Work to complete :: State the number of lines in the records beneath that hold the word "제네시스", and add nothing.

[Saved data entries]
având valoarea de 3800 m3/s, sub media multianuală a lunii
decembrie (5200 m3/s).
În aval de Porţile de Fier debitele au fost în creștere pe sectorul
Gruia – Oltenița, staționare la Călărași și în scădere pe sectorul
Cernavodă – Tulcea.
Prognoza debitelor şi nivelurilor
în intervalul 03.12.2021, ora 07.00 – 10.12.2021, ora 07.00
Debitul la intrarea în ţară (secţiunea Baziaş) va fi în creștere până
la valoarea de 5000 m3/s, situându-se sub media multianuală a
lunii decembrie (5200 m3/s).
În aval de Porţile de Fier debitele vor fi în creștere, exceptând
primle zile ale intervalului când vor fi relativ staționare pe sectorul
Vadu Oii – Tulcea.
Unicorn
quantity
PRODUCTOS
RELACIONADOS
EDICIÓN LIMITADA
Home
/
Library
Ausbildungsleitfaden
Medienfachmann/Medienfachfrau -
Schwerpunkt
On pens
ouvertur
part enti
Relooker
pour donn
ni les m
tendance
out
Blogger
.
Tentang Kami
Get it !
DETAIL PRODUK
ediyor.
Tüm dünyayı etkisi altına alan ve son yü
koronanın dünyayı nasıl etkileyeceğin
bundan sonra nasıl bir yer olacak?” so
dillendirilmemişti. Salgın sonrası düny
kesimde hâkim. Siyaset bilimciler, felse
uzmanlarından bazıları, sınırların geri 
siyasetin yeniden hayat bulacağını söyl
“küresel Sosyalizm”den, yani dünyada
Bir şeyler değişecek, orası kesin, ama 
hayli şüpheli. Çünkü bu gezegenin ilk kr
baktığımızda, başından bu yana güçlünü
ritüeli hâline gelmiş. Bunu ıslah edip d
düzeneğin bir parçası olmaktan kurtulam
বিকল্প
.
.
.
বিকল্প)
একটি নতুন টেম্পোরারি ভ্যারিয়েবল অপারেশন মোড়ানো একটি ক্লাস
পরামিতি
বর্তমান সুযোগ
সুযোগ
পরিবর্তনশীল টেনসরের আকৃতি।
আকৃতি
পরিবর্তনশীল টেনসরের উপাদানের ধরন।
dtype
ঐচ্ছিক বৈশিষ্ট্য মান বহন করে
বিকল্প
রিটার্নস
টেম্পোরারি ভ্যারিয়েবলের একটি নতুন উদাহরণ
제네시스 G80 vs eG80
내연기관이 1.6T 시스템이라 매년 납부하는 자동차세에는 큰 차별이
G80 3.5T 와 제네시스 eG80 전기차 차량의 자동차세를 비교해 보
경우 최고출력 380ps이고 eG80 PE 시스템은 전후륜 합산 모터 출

Exercise result :: 2